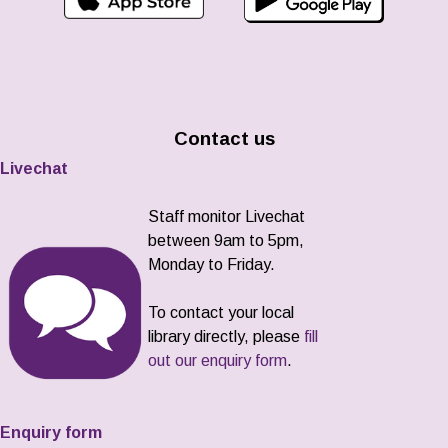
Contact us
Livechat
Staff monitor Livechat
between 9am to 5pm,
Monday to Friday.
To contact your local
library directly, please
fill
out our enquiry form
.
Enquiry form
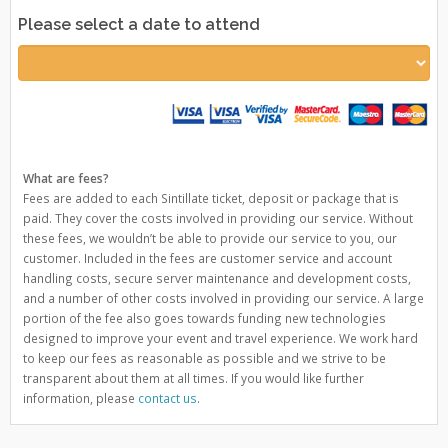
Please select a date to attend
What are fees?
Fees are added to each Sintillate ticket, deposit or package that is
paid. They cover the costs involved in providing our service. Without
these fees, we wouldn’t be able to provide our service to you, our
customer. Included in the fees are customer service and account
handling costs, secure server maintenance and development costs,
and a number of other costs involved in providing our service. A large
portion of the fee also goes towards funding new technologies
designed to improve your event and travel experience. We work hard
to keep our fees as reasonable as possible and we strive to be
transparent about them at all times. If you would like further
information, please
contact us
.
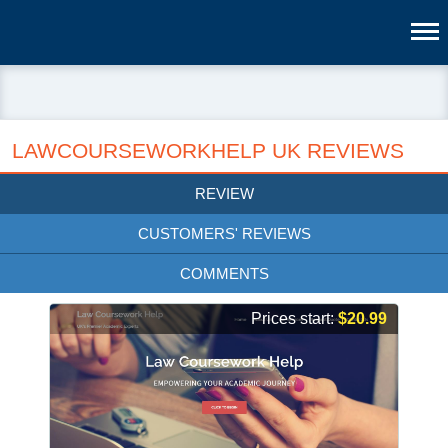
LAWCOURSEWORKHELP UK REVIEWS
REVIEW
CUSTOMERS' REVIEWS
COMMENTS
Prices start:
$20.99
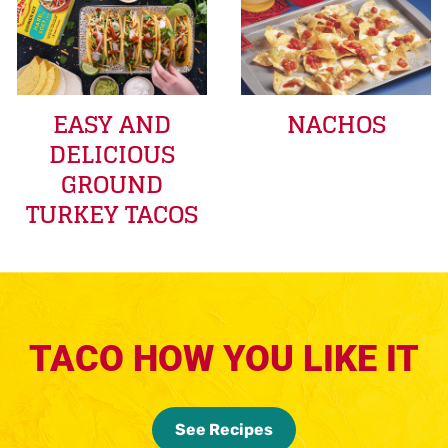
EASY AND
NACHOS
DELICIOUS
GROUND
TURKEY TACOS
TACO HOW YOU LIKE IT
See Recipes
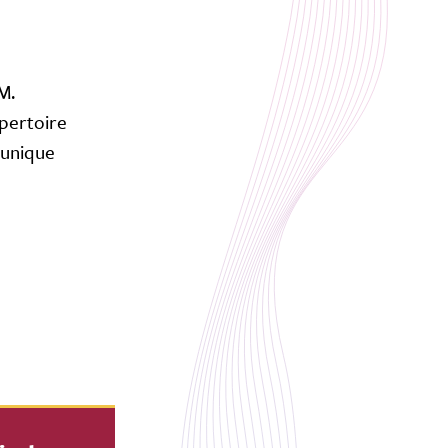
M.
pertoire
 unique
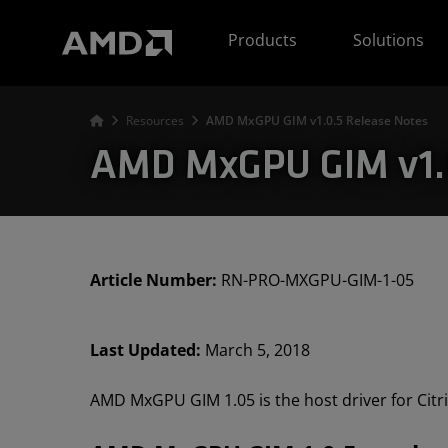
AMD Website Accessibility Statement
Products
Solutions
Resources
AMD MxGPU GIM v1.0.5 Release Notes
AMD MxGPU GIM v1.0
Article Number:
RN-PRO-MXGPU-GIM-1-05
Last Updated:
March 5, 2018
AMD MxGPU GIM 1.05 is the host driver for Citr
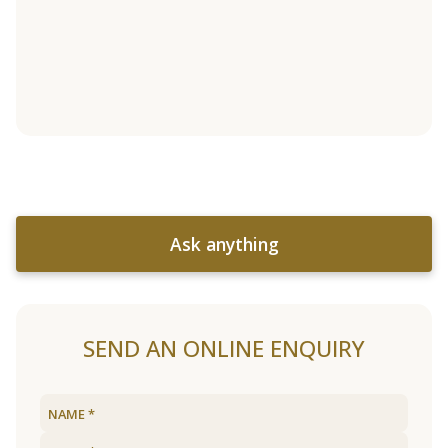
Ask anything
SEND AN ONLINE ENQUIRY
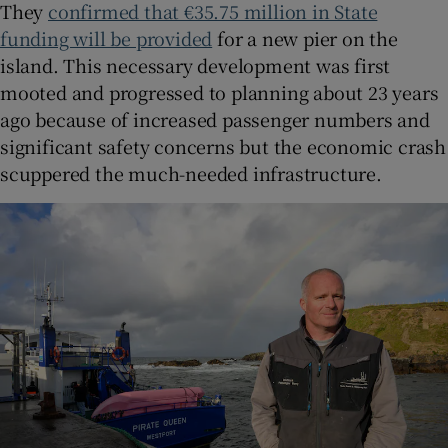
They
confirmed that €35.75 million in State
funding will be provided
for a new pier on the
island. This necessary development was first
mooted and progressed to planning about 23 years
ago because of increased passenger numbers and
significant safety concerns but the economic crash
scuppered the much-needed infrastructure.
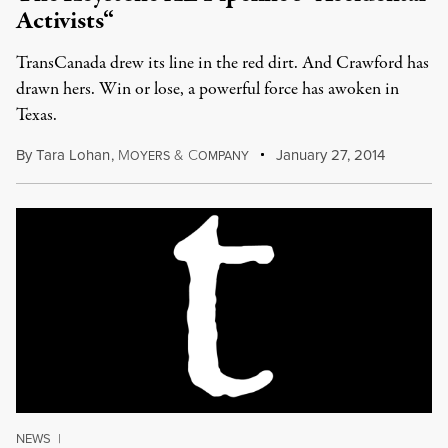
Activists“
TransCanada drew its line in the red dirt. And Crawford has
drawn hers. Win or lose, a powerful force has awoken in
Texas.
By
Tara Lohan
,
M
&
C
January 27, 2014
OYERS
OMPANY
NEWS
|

┄┄┄┄┄┄┄┄┄┄

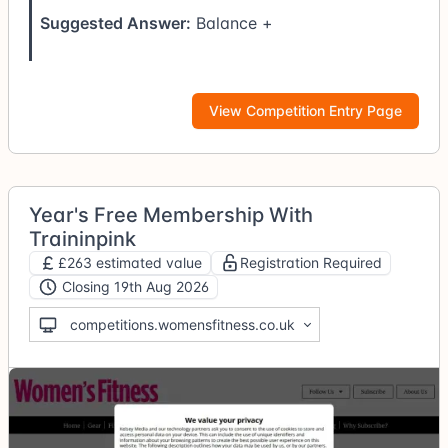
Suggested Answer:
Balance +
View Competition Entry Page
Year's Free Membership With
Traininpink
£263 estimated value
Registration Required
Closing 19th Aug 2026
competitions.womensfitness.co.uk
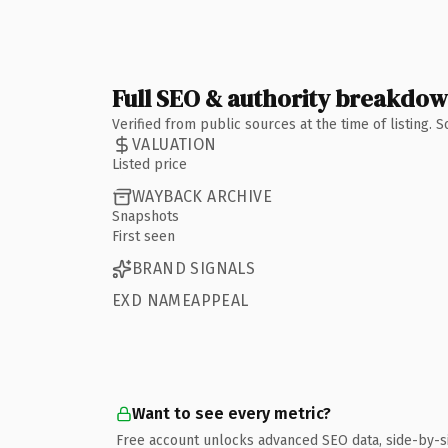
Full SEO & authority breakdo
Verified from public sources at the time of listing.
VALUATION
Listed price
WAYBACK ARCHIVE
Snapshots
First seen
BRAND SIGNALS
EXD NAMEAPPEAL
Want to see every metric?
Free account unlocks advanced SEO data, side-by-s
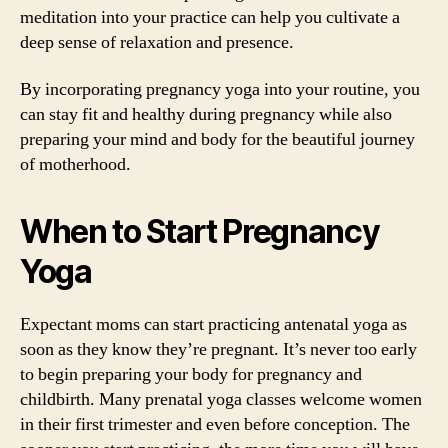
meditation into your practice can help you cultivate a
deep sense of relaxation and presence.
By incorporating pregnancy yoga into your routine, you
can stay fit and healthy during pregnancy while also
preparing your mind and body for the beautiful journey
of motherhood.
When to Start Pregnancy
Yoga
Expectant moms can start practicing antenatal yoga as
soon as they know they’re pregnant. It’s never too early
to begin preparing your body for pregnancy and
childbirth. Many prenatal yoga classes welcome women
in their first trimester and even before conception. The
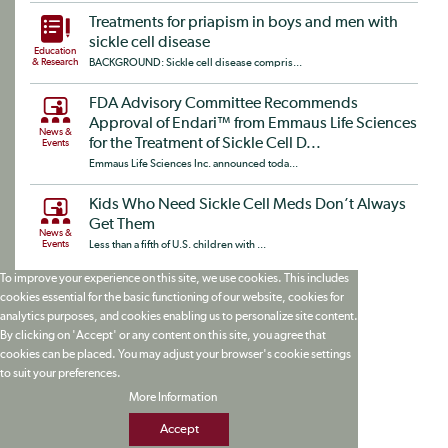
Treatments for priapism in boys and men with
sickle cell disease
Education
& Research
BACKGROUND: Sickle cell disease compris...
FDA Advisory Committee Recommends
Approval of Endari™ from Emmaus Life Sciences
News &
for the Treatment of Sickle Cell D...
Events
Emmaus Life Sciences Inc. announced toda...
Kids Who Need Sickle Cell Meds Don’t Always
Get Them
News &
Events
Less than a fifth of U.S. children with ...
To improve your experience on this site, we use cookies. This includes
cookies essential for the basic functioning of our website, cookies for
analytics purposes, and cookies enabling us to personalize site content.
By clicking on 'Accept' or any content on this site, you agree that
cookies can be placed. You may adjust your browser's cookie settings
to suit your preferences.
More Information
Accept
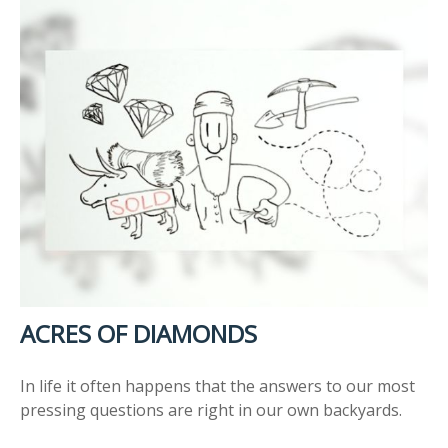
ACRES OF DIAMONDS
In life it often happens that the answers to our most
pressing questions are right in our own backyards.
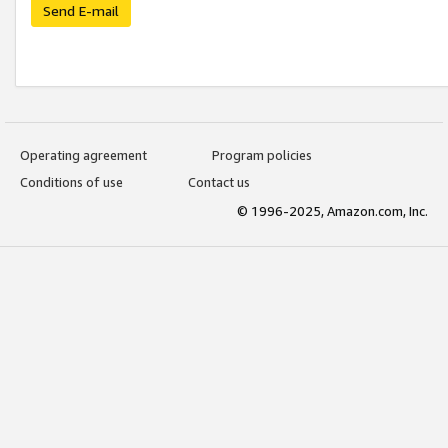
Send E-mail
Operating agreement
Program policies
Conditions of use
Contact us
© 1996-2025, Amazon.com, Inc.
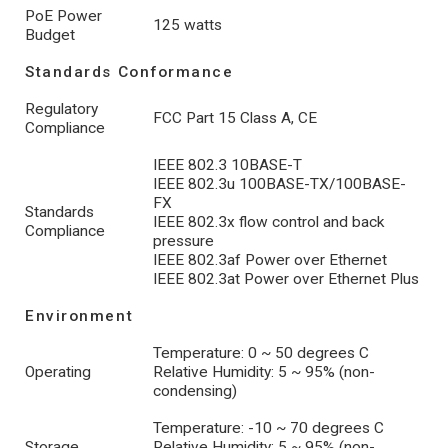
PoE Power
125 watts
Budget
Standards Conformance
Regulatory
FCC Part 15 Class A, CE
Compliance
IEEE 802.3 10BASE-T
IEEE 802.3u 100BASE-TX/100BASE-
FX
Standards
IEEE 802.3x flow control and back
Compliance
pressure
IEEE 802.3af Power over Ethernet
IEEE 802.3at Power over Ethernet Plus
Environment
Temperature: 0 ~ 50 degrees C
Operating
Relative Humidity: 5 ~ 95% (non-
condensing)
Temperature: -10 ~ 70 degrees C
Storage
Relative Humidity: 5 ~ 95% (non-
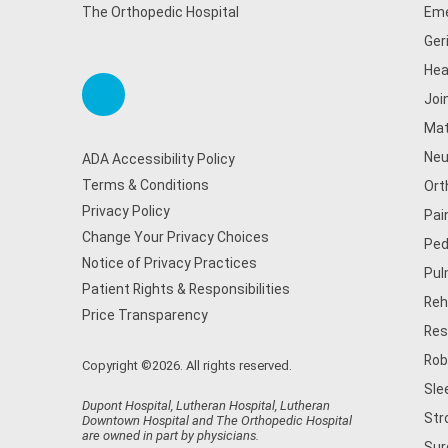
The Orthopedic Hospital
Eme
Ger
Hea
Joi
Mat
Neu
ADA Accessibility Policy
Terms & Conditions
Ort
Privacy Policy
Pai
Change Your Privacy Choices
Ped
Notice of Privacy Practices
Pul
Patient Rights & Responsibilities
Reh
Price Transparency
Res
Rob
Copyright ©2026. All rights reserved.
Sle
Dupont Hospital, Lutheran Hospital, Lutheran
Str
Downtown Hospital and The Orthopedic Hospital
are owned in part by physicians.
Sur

┄┄┄┄┄┄┄┄┄┄

▶ Task brief
How many lines in these records hold the string "improve"? Reply with the number alone.

▶ Exercise answer
2